**Your goal**
Below are some records. Quote exactly the lines from the one that contains "The JIGA Service is One to Beat" through the last, both included, and leave out the pictures.

Segment Start: Data records

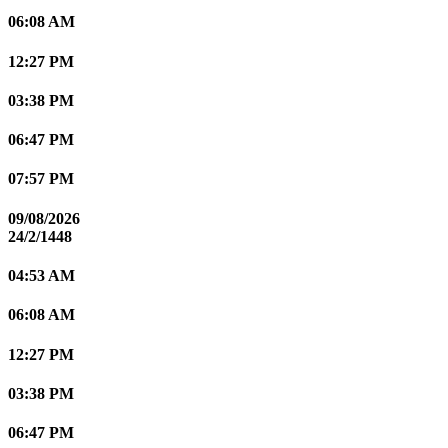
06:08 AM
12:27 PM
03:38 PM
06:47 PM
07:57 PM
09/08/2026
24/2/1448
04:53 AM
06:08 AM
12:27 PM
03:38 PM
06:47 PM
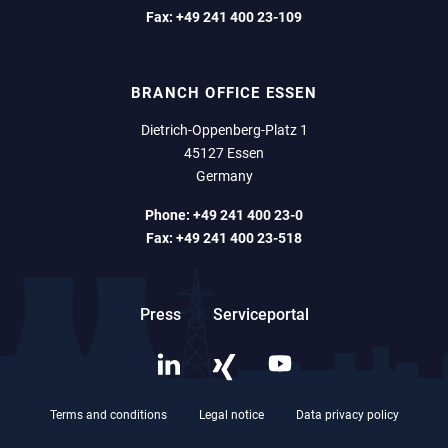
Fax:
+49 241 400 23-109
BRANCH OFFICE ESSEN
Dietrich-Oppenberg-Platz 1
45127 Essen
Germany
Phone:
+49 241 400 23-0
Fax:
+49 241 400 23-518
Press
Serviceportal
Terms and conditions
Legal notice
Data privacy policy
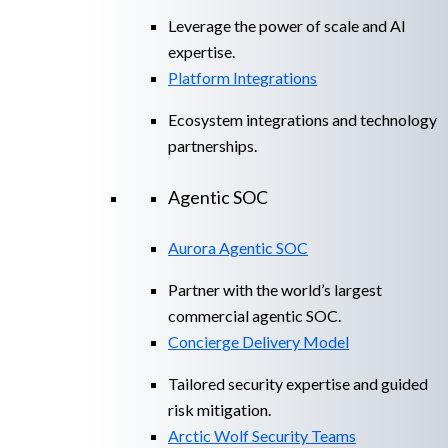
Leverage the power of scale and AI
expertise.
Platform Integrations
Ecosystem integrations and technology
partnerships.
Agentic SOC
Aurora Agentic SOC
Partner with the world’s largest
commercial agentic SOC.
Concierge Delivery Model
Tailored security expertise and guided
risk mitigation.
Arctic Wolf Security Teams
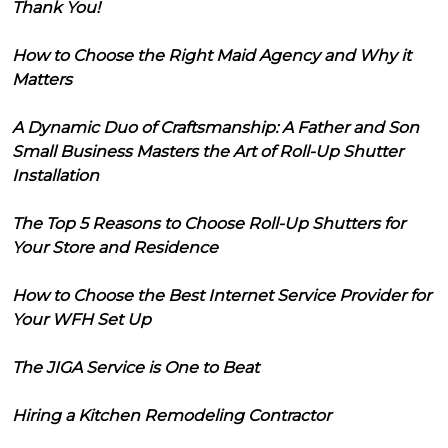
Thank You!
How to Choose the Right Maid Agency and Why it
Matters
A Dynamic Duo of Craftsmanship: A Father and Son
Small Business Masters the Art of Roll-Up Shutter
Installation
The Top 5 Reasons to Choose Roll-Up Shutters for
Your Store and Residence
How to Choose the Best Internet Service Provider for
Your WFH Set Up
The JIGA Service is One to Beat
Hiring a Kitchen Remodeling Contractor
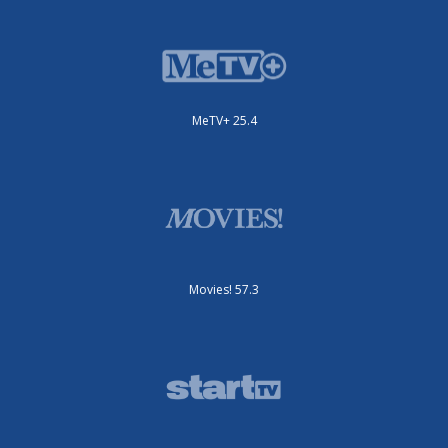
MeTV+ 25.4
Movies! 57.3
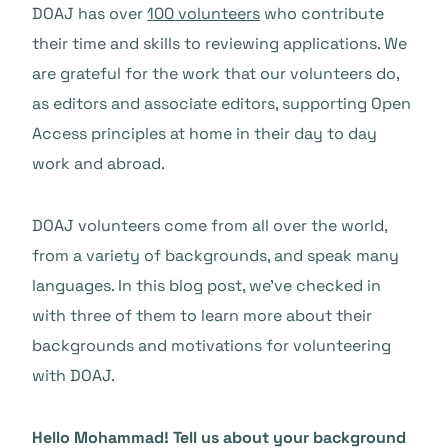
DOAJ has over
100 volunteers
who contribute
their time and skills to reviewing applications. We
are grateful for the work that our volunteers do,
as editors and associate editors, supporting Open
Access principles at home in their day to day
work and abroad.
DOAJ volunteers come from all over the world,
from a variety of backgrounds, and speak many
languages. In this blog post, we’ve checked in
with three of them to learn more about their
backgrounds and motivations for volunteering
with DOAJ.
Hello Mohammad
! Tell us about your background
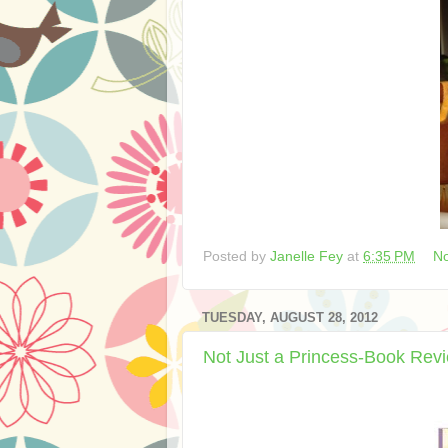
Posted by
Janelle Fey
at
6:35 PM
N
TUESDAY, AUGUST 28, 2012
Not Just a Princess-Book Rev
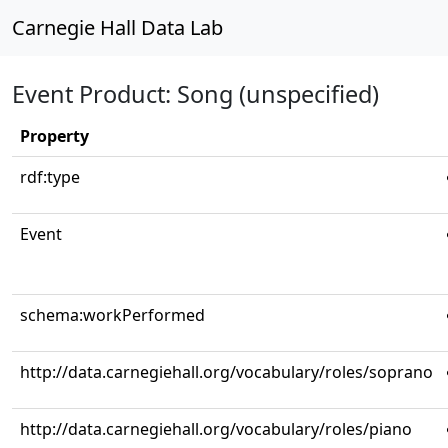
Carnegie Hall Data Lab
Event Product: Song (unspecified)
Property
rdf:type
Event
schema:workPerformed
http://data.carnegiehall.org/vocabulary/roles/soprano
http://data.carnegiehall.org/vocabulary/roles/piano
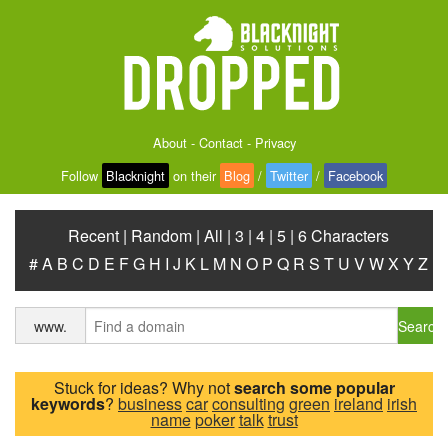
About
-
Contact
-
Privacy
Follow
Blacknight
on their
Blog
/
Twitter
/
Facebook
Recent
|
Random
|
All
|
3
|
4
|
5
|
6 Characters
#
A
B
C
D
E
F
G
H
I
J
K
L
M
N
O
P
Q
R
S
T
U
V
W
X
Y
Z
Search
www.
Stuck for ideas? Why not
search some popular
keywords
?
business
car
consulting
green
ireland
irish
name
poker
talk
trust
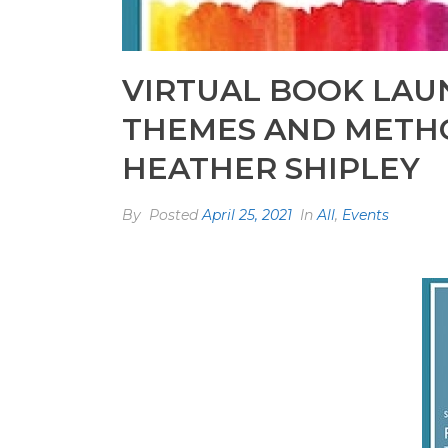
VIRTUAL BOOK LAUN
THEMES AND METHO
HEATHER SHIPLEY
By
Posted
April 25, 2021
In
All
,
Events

Segment End: Data records

**Written solution**
The JIGA Service is One to Beat
Hiring a Kitchen Remodeling Contractor
MeTV+ 25.4
Movies! 57.3
DOAJ has over
100 volunteers
who contribute
their time and skills to reviewing applications. We
are grateful for the work that our volunteers do,
as editors and associate editors, supporting Open
Access principles at home in their day to day
work and abroad.
DOAJ volunteers come from all over the world,
from a variety of backgrounds, and speak many
languages. In this blog post, we’ve checked in
with three of them to learn more about their
backgrounds and motivations for volunteering
with DOAJ.
Hello Mohammad
! Tell us about your background
Posted by
Janelle Fey
at
6:35 PM
N
TUESDAY, AUGUST 28, 2012
Not Just a Princess-Book Rev
Carnegie Hall Data Lab
Event Product: Song (unspecified)
Property
rdf:type
Event
schema:workPerformed
http://data.carnegiehall.org/vocabulary/roles/soprano
http://data.carnegiehall.org/vocabulary/roles/piano
About
-
Contact
-
Privacy
Follow
Blacknight
on their
Blog
/
Twitter
/
Facebook
Recent
|
Random
|
All
|
3
|
4
|
5
|
6 Characters
#
A
B
C
D
E
F
G
H
I
J
K
L
M
N
O
P
Q
R
S
T
U
V
W
X
Y
Z
Search
www.
Stuck for ideas? Why not
search some popular
keywords
?
business
car
consulting
green
ireland
irish
name
poker
talk
trust
VIRTUAL BOOK LAUN
THEMES AND METHO
HEATHER SHIPLEY
By
Posted
April 25, 2021
In
All
,
Events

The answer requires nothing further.